= XR-2 =

Educational robot

The XR-2 is an educational robot made by Rhino Robotics.

The robot is a multi-jointed arm, having five degrees of freedom. (It has six degrees of freedom when attached to the optional sliding base.)
The arm is constructed of aluminum and the workings of the robot, such as geared electric motors and their rotary encoders, are visible.
A controller, based on the 6502 CPU also found in the robot's contemporary, the Apple II, can control up to eight motors - the robot and two other items, such as a turntable or the aforementioned sliding base.
There is a teach pendant, rather like those of full-size industrial robots, that can be connected to the controller. Using this, the robot can be "taught" simple programs using the pendant and can then repeat them.

==Controller interface==
The interface for the motor controller is based on a RS-232 serial port. (9600 baud, 7 data bits, 2 stop bits, even parity.) The controller, while in one physical box, is actually two machines. The one on the top is the teach pendant computer, the one below is the motor controller proper.
One can connect a computer to this serial port and send the robot commands. The commands are very simple, and many are based on text, so the controller can be commanded with a simple serial terminal or a terminal emulator program running on a PC.
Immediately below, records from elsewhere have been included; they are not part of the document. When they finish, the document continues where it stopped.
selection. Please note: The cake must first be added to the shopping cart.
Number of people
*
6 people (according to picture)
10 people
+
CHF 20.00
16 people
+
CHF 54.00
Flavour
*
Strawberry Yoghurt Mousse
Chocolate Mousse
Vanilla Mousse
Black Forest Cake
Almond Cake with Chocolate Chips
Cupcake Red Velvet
The command 'F+100', for instance, will cause the F motor to move 100 units.
'F-100' would reverse the movement. Generally, the commands refer to one of the eight motors that controller can move, labeled A, B, C ... H.
The number must not be larger than 127 or smaller than 128, or the signed byte holding it will overflow.

Another command is 'F?', (Where F could be any motor label). This command inquires how many steps of the current movement instruction have not yet been performed. A byte is returned, but 32 must be subtracted from this byte to get the true number of steps remaining - 32 is added so that the returned character is always a printing character and not a control character.